Allstate & Travelers Q3 catastrophe losses lower than anticipated

by Artemis on October 18, 2018

Two of the largest U.S. primary insurance companies have surprised analysts with lower than expected catastrophe losses for the month of September 2018, but across the third-quarter as a whole it is Allstate who has experienced the highest loss bill.

For September Allstate reported a catastrophe impact of $177 million, pre-tax ($140 million after-tax), with 13 events costing it $145 million, pre-tax, and the rest coming from unfavorable reserve development on previously reported catastrophe losses.

This is lower than all of the major equity analyst firms had been expecting, causing them to largely raise their Q3 earnings estimates for the firm.

Allstate said that hurricane Florence has accounted for roughly 50% of the insurers September event catastrophe losses.

For the entire third-quarter Allstate has now reported $625 million of catastrophe losses, pre-tax ($494 million after-tax), which is lower than the $861 million the firm reported for the third-quarter of 2017.

Travelers, meanwhile, reported its third-quarter results today, which our sister publication Reinsurance News covered earlier here.

Travelers reported third-quarter 2018 catastrophe losses of just $264 million after reinsurance, again significantly lower than most of the equity analysts had been expecting and much lower than the $700 million of Q3 2017 catastrophe losses the insurer reported a year ago.

Travelers said that its quarterly catastrophe losses were primarily related to Hurricane Florence, wind and hail storms across the United States and a wildfire in California (likely the Carr fire).

The fact that both of these insurers estimates of catastrophe losses have come in below analyst expectation in a quarter that looks set to see reinsurance firms reporting higher than expected losses from catastrophes, perhaps reflects the type of events seen and also the more robust reinsurance programs many insurers are now buying.

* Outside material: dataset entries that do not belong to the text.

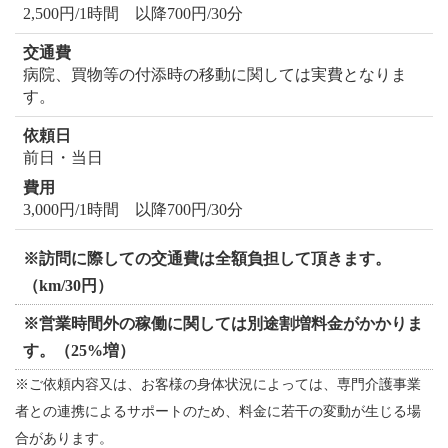
2,500円/1時間 以降700円/30分
病院、買物等の付添時の移動に関しては実費となりま
す。
前日・当日
3,000円/1時間 以降700円/30分
※訪問に際しての交通費は全額負担して頂きます。
（km/30円）
※営業時間外の稼働に関しては別途割増料金がかかりま
す。（25%増）
※ご依頼内容又は、お客様の身体状況によっては、専門介護事業
者との連携によるサポートのため、料金に若干の変動が生じる場
合があります。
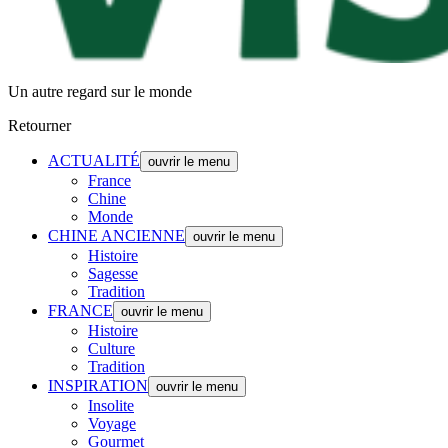
Un autre regard sur le monde
Retourner
ACTUALITÉ
ouvrir le menu
France
Chine
Monde
CHINE ANCIENNE
ouvrir le menu
Histoire
Sagesse
Tradition
FRANCE
ouvrir le menu
Histoire
Culture
Tradition
INSPIRATION
ouvrir le menu
Insolite
Voyage
Gourmet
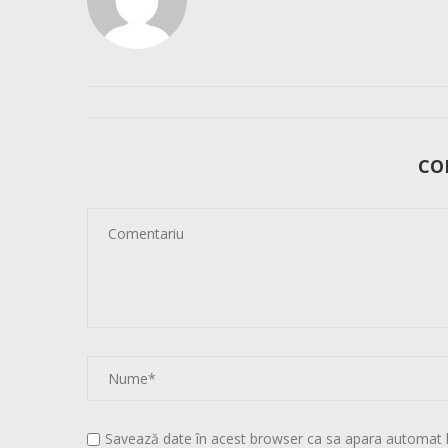
CO
Savează date în acest browser ca sa apara automat 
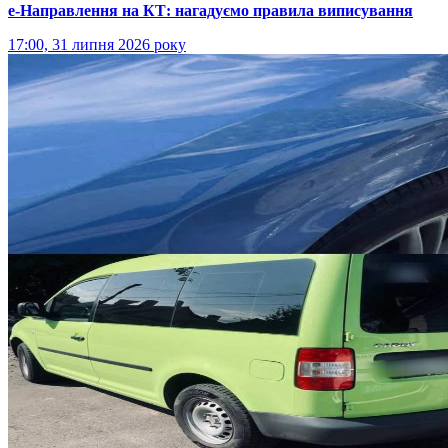
е-Направлення на КТ: нагадуємо правила виписування
17:00, 31 липня 2026 року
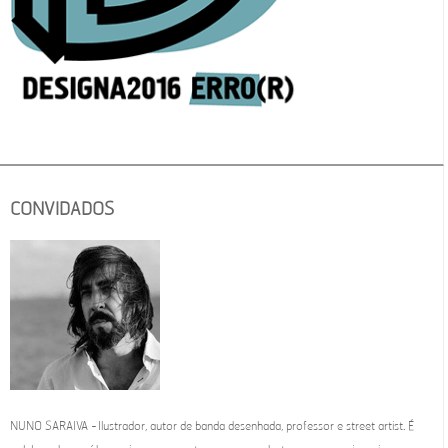
CONVIDADOS
NUNO SARAIVA - Ilustrador, autor de banda desenhada, professor e street artist. É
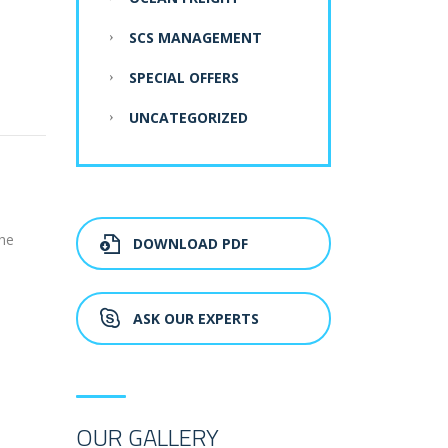
SCS MANAGEMENT
SPECIAL OFFERS
UNCATEGORIZED
the
DOWNLOAD PDF
ASK OUR EXPERTS
OUR GALLERY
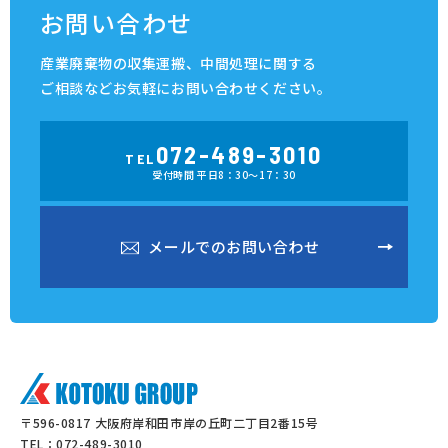
お問い合わせ
産業廃棄物の収集運搬、中間処理に関する
ご相談など
お気軽にお問い合わせください。
072-489-3010
TEL
受付時間 平日8：30～17：30
メ
ー
ル
で
の
お
問
い
合
わ
せ
メ
ー
ル
で
の
お
問
い
合
わ
せ
〒596-0817 大阪府岸和田市岸の丘町二丁目2番15号
TEL：072-489-3010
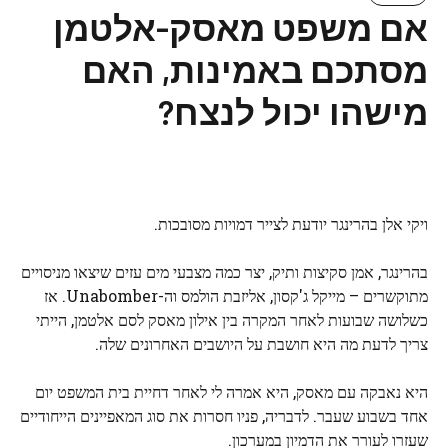
אם משפט מאסק-אלטמן
מסתכם באמינות, האם
מישהו יכול לנצח?
ויקי אלן בהרינגר יודעת לצייר דמויות מסובכות.
בהרינגר, אמן סקיצות ותיק, יצר כמה מצבעי מים עזים שיצאו מניסויים
מתוקשרים – מייקל ג'קסון, אליזבת הולמס וה-Unabomber. אז
כשלושה שבועות לאחר המקרה בין אילון מאסק לסם אלטמן, הייתי
צריך לדעת מה היא חושבת על היושבים האחרונים שלה.
היא נאבקה עם מאסק, היא אמרה לי לאחר דחיית בית המשפט יום
אחד בשבוע שעבר. לדבריה, פניו חסרות את סוג המאפיינים הייחודיים
שעזרו לעורר את הדמיון במערכון.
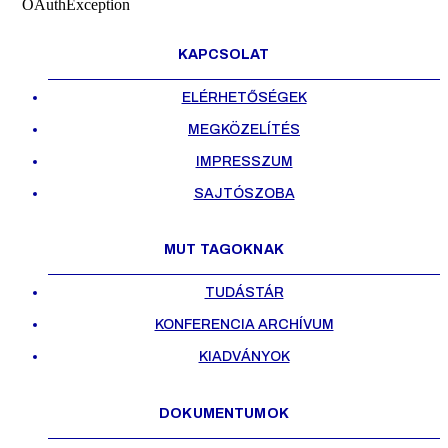
OAuthException
KAPCSOLAT
ELÉRHETŐSÉGEK
MEGKÖZELÍTÉS
IMPRESSZUM
SAJTÓSZOBA
MUT TAGOKNAK
TUDÁSTÁR
KONFERENCIA ARCHÍVUM
KIADVÁNYOK
DOKUMENTUMOK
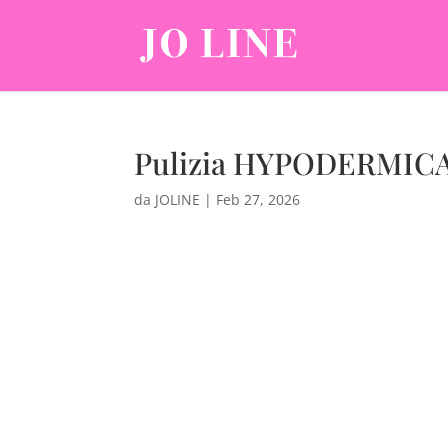
Pulizia HYPODERMIC
da
JOLINE
|
Feb 27, 2026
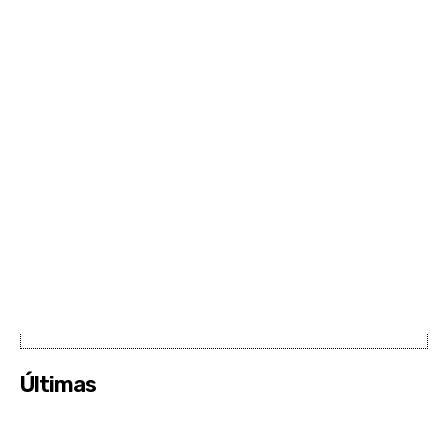
Últimas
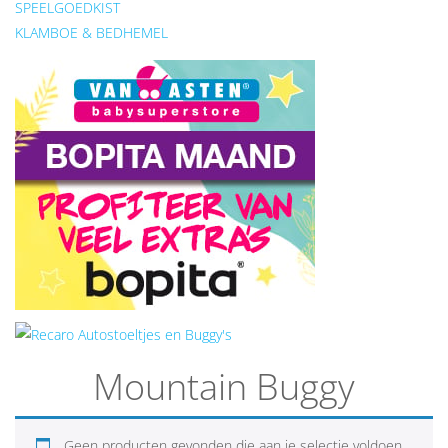
SPEELGOEDKIST
KLAMBOE & BEDHEMEL
Mountain Buggy
Geen producten gevonden die aan je selectie voldoen.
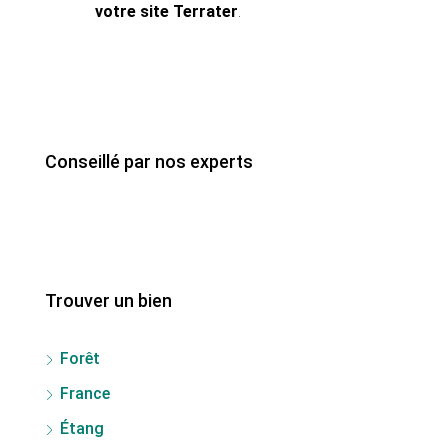
votre site Terrater
.
Conseillé par nos experts
Trouver un bien
Forêt
France
Étang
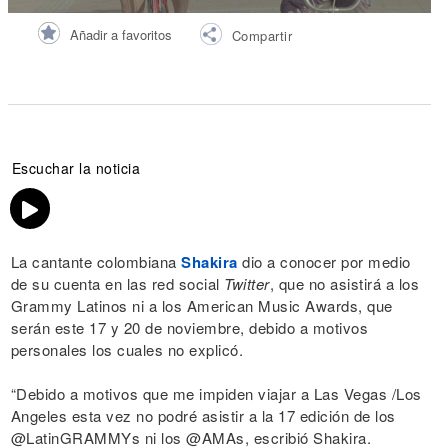
Añadir a favoritos
Compartir
Escuchar la noticia
La cantante colombiana
Shakira
dio a conocer por medio
de su cuenta en las red social
Twitter
, que no asistirá a los
Grammy Latinos ni a los American Music Awards, que
serán este 17 y 20 de noviembre, debido a motivos
personales los cuales no explicó.
“Debido a motivos que me impiden viajar a Las Vegas /Los
Angeles esta vez no podré asistir a la 17 edición de los
@LatinGRAMMYs ni los @AMAs, escribió Shakira.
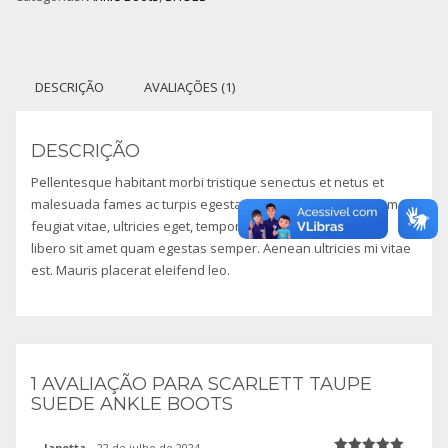
DESCRIÇÃO
AVALIAÇÕES (1)
DESCRIÇÃO
Pellentesque habitant morbi tristique senectus et netus et
malesuada fames ac turpis egestas. Vestibulum tortor quam,
feugiat vitae, ultricies eget, tempor sit amet, ante. Donec eu
libero sit amet quam egestas semper. Aenean ultricies mi vitae
est. Mauris placerat eleifend leo.
1 AVALIAÇÃO PARA
SCARLETT TAUPE
SUEDE ANKLE BOOTS
Janetta
–
22 de julho de 2024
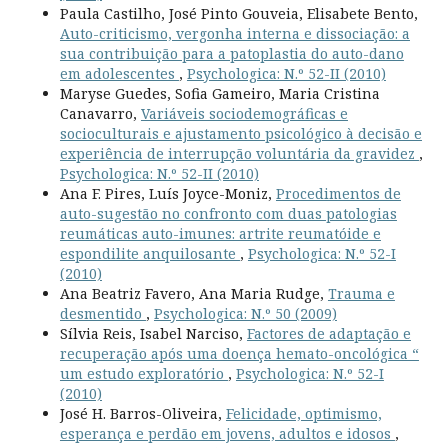
Paula Castilho, José Pinto Gouveia, Elisabete Bento,
Auto-criticismo, vergonha interna e dissociação: a
sua contribuição para a patoplastia do auto-dano
em adolescentes
,
Psychologica: N.º 52-II (2010)
Maryse Guedes, Sofia Gameiro, Maria Cristina
Canavarro,
Variáveis sociodemográficas e
socioculturais e ajustamento psicológico à decisão e
experiência de interrupção voluntária da gravidez
,
Psychologica: N.º 52-II (2010)
Ana F. Pires, Luís Joyce-Moniz,
Procedimentos de
auto-sugestão no confronto com duas patologias
reumáticas auto-imunes: artrite reumatóide e
espondilite anquilosante
,
Psychologica: N.º 52-I
(2010)
Ana Beatriz Favero, Ana Maria Rudge,
Trauma e
desmentido
,
Psychologica: N.º 50 (2009)
Sílvia Reis, Isabel Narciso,
Factores de adaptação e
recuperação após uma doença hemato-oncológica “
um estudo exploratório
,
Psychologica: N.º 52-I
(2010)
José H. Barros-Oliveira,
Felicidade, optimismo,
esperança e perdão em jovens, adultos e idosos
,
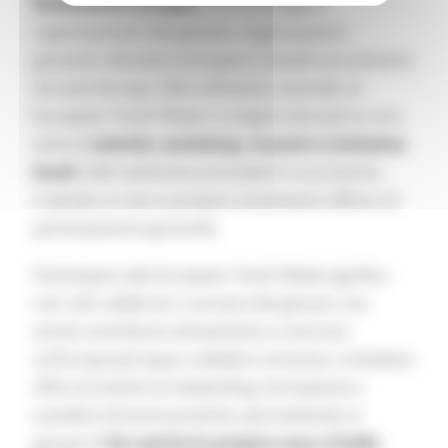
Parlamento Europeo
, che coinvolgerà
rappresentanti dei giovani, organizzazioni
giovanili, istituzioni europee e cittadini provenienti
da tutta Europa. Oltre all’evento centrale, la
European Youth Week si svolgerà attraverso una
serie di
attività, workshop, incontri e iniziative
locali
nelle settimane precedenti e successive,
creando un vero e proprio movimento diffuso di
partecipazione giovanile.
Partecipare alla European Youth Week significa
non solo celebrare i successi dei giovani, ma
anche contribuire attivamente a costruire
un’Europa più equa, solidale e inclusiva. L’iniziativa
offre strumenti di networking, formazione e
scambio di buone pratiche, permettendo ai
giovani di
far sentire la propria voce a livello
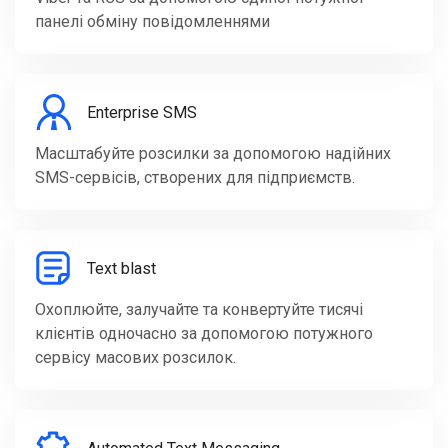
панелі обміну повідомленнями
Enterprise SMS
Масштабуйте розсилки за допомогою надійних
SMS-сервісів, створених для підприємств.
Text blast
Охоплюйте, залучайте та конвертуйте тисячі
клієнтів одночасно за допомогою потужного
сервісу масових розсилок.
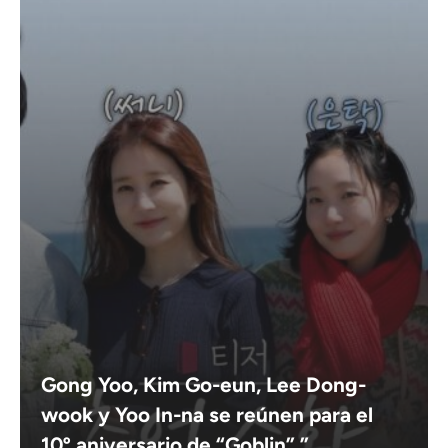
Gong Yoo, Kim Go-eun, Lee Dong-
wook y Yoo In-na se reúnen para el
10º aniversario de “Goblin”.”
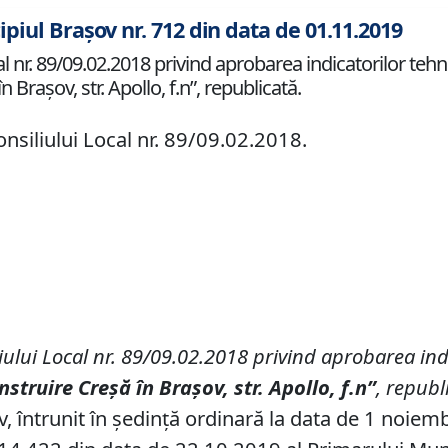
ipiul Brașov nr. 712 din data de 01.11.2019
l nr. 89/09.02.2018 privind aprobarea indicatorilor tehn
n Brașov, str. Apollo, f.n”, republicată.
siliului Local nr. 89/09.02.2018.
iului Local nr.
89/09.02.2018 privind aprobarea ind
nstruire Cre
șă
î
n Bra
ș
ov, str. Apollo, f.n”
, republ
v, întrunit în ședință ordinară la data de 1 noiem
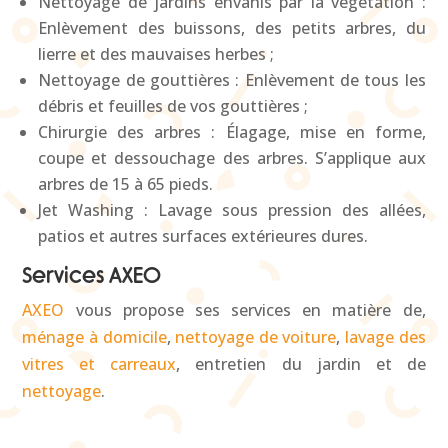
Nettoyage de jardins envahis par la végétation :
Enlèvement des buissons, des petits arbres, du
lierre et des mauvaises herbes ;
Nettoyage de gouttières : Enlèvement de tous les
débris et feuilles de vos gouttières ;
Chirurgie des arbres : Élagage, mise en forme,
coupe et dessouchage des arbres. S’applique aux
arbres de 15 à 65 pieds.
Jet Washing : Lavage sous pression des allées,
patios et autres surfaces extérieures dures.
Services AXEO
AXEO
vous propose ses services en matière de,
ménage à domicile
,
nettoyage de voiture
,
lavage des
vitres et carreaux
, entretien du jardin et de
nettoyage
.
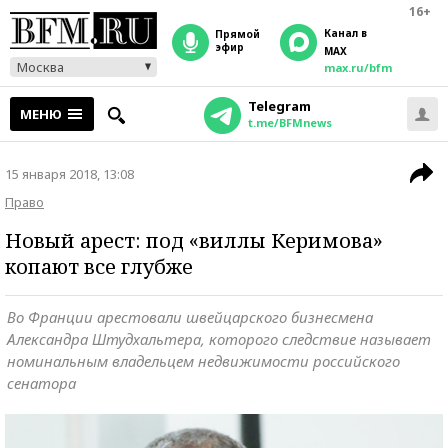
16+
Канал в
прямой
эфир
MAX
Москва
max.ru/bfm
Telegram
МЕНЮ
t.me/BFMnews
15 января 2018, 13:08
Право
Новый арест: под «виллы Керимова»
копают все глубже
Во Франции арестовали швейцарского бизнесмена
Александра Штудхальтера, которого следствие называет
номинальным владельцем недвижимости российского
сенатора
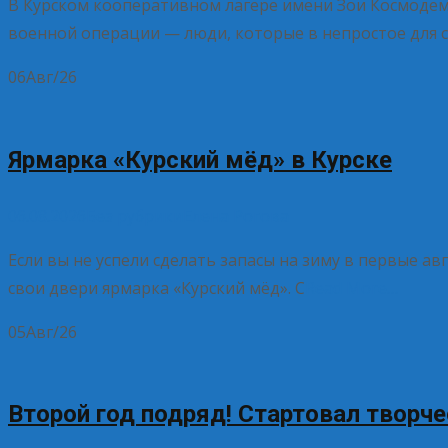
В Курском кооперативном лагере имени Зои Космодемь
военной операции — люди, которые в непростое для с
06
Авг/26
Ярмарка «Курский мёд» в Курске
06.08.2026
Без рубрики
Елена Рогова
Если вы не успели сделать запасы на зиму в первые ав
свои двери ярмарка «Курский мёд». С
Read More…
05
Авг/26
Второй год подряд! Стартовал творч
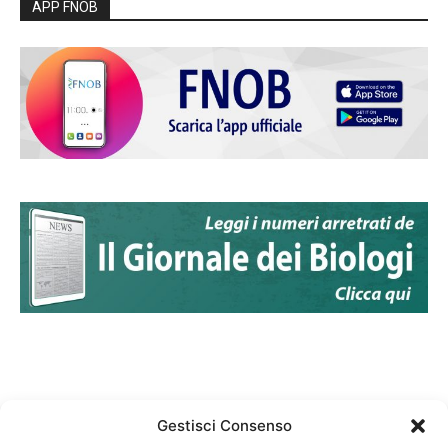
APP FNOB
Gestisci Consenso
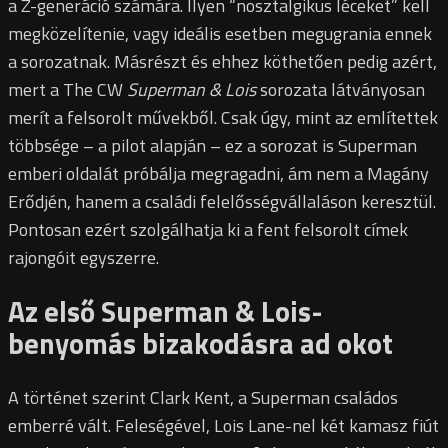
a Z-generáció számára. Ilyen “nosztalgikus léceket” kell
megközelítenie, vagy ideális esetben megugrania ennek
a sorozatnak. Másrészt és ehhez köthetően pedig azért,
mert a The CW
Superman & Lois
sorozata látványosan
merít a felsorolt művekből. Csak úgy, mint az említettek
többsége – a pilot alapján – ez a sorozat is Superman
emberi oldalát próbálja megragadni, ám nem a Magány
Erődjén, hanem a családi felelősségvállaláson keresztül.
Pontosan ezért szolgálhatja ki a fent felsorolt címek
rajongóit egyszerre.
Az első Superman & Lois-
benyomás bizakodásra ad okot
A történet szerint Clark Kent, a Superman családos
emberré vált. Feleségével, Lois Lane-nel két kamasz fiút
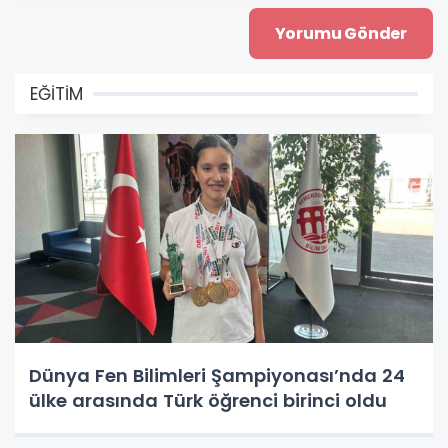
EĞİTİM
Dünya Fen Bilimleri Şampiyonası’nda 24
ülke arasında Türk öğrenci birinci oldu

Travelers estimates are delivered net of reinsurance and Allstate’s estimates are typically delivered pre-tax and after reinsurance has been taken into account, but without revealing how much of the periods losses have fallen to their reinsurance partners.

It’s possible that this trend will be one repeated through the Q3 results season, with insurers faring better than anticipated while reinsurers report slightly higher than expected loss burdens (see RenaissanceRe and Swiss Re from earlier today), a trend that will likely read across to the ILS fund sector if this proves to be the case.

So Allstate has taken the largest bill for the quarter, but the amount passed on to their reinsurance partners is likely to have been relatively significant and a key lever in helping these insurers to manage the volatility in their earnings.